La scoperta di una nuova passione, la sartoria
È stato proprio entrando in contatto più da vicino che Chiara e Beniamino si accorgono della passione di Nasim per la sartoria. “Quando vedeva una macchina da cucire gli brillavano gli occhi, così un giorno ha visto quella dei vicini, aveva chiesto se poteva provare. Gli ho dato una tenda e due ore dopo è tornato con un pantaloncino perfettamente cucito” racconta Chiara.
“L’affido – continua Chiara – ci ha insegnato che non è un percorso dell’individuo ma della comunità. Abbiamo chiesto supporto anche noi tante volte per dargli supporto e così, tramite la rete di amici, abbiamo trovato un gancio in un negozio di alta moda”.
Da lì Nasim inizia un tirocinio che lo ha portato oggi ad avere un contratto a tempo indeterminato. “È una sinergia che si crea pian piano – dice Chiara – come sempre basta il primo passo, non avere paura di chiedere, bisogna osare”.

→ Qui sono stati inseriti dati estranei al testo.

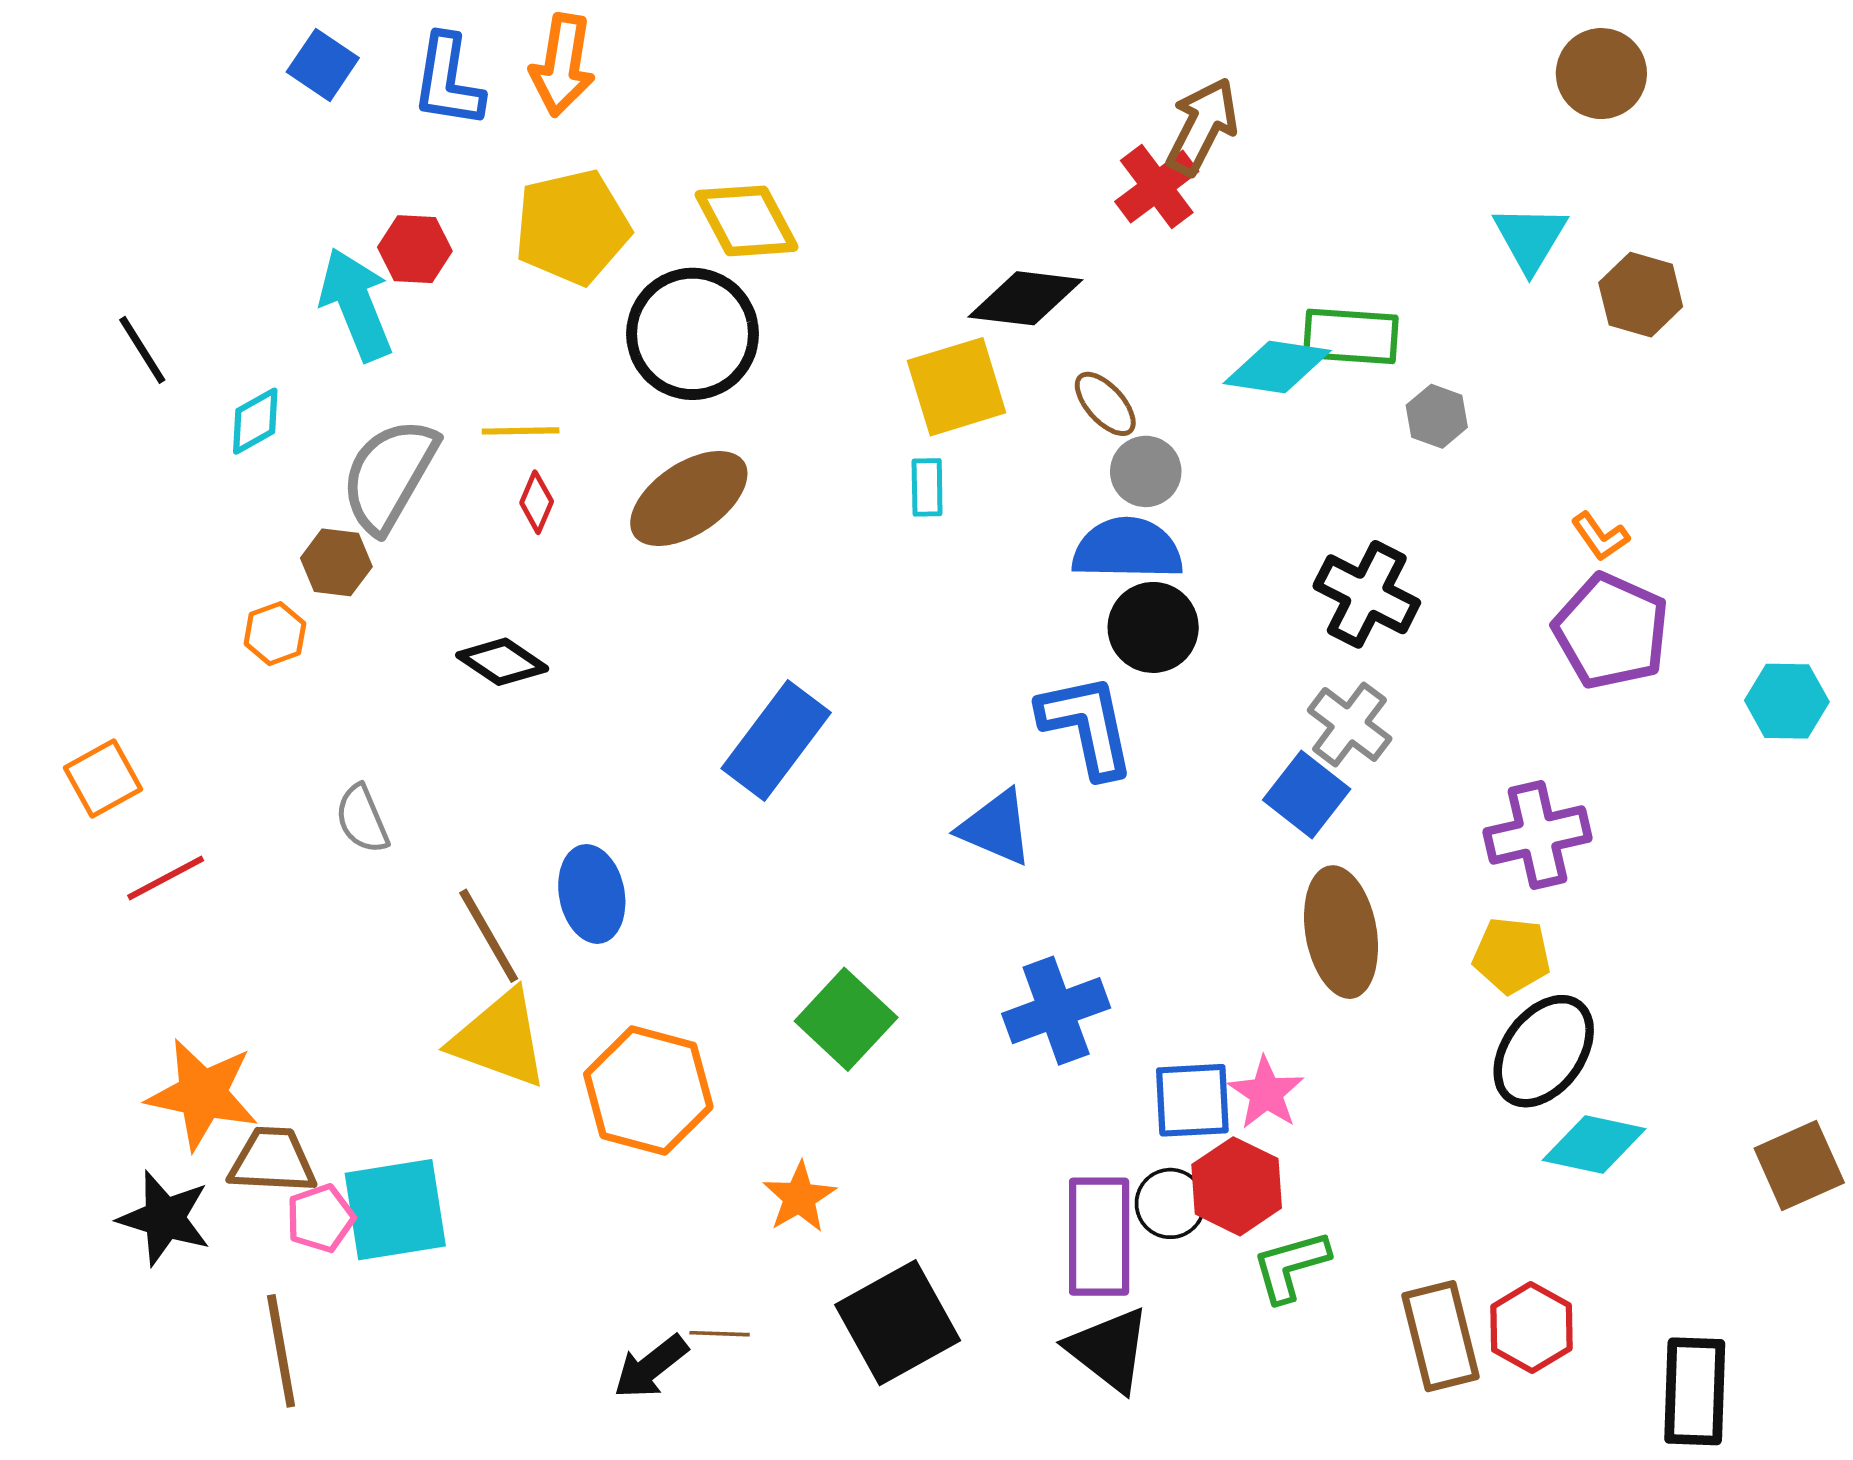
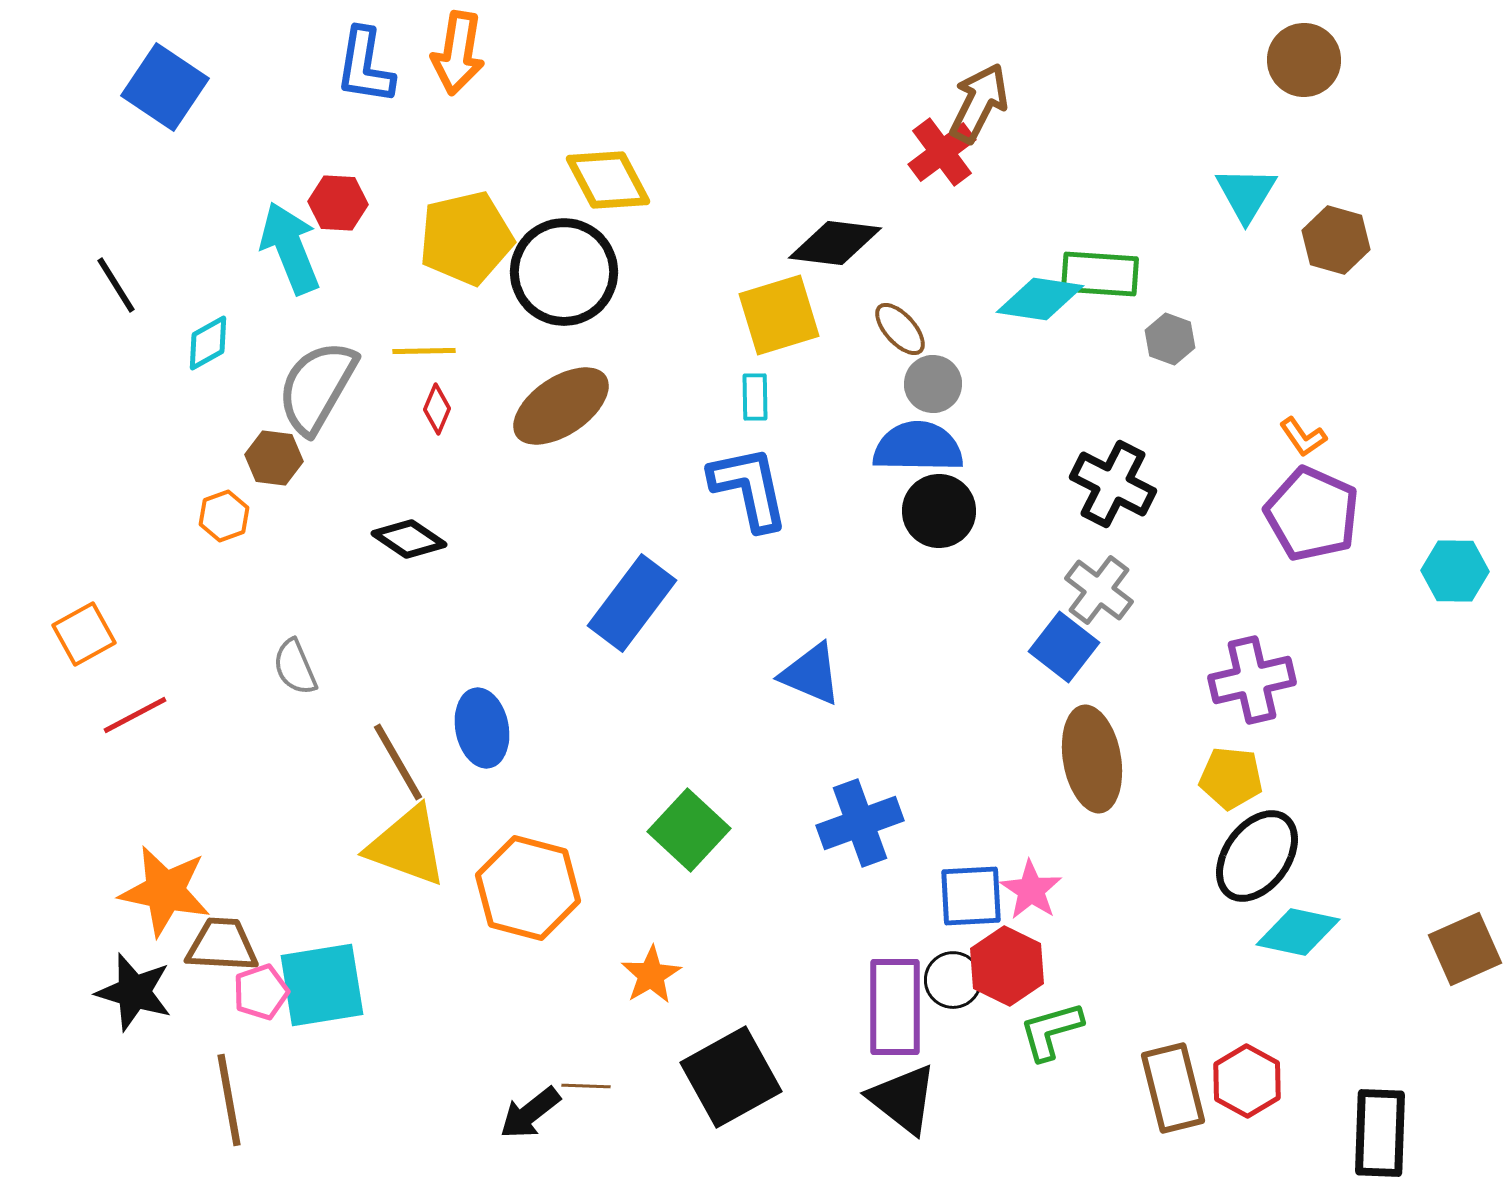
blue square: (323, 65) -> (165, 87), moved, size x1.5
yellow pentagon: (572, 227) -> (466, 238), moved
blue L-shape: (1087, 726) -> (749, 488), moved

Un percorso possibile grazie al programma Terreferme
Tutto questo è stato possibile anche grazie alla rete di supporto di Terreferme, il programma di supporto all’affido familiare portato avanti dall’UNICEF in collaborazione con il Coordinamento Nazionale Comunità Accoglienti - CNCA. “È stato importante sapere che non eravamo soli, che se avevamo bisogno c’era qualcuno con noi” aggiunge Chiara.
Rita Ceraolo, membro CNCA, conferma: “Il supporto parte dalla conoscenza della famiglia, dalla formazione, poi dall’abbinamento del ragazzo con la famiglia. Noi cerchiamo di essere presenti e in qualche senso entriamo a far parte di questa famiglia, dando supporto continuo, essendo disponibili a tutte le loro richieste, gioendo con loro delle cose che vanno bene e accompagnandoli anche quando le cose sono difficili”.
“L’affido- aggiunge Ivan Mei, specialista protezione Infanzia UNICEF – è una fonte di ricchezza non solo per i ragazzi e le ragazze che entrano in contesti famigliari, ma anche per le famiglie affidatarie stesse, e per la società e per la comunità intera.
L’incontro e la condivisione sono inoltre i migliori antidoti per sconfiggere discriminazione e discorsi d’odio. L’affido è infine anche un investimento, non solo relazionale ma anche economico. Ci teniamo a ribadire che è una soluzione che costa anche meno rispetto all’accoglienza residenziale e quindi è una strada percorribile non solo per le famiglie affidatarie ma anche per il sistema di accoglienza stesso”.
Scopri come attivarti su https://www.unicef.it/media/alternativecare/
Una cosa che mi ha insegnato Nasim è la grande semplicità, è sempre contento. Quando andavamo via dalla comunità gli abbiamo dato del tempo, pensando ne avesse bisogno per prepararsi. Subito ha messo insieme una borsa ed era pronto. E se penso quanto siamo complicati noi, è un bell’insegnamento: la felicità non dipende dalle cose che hai nella valigia.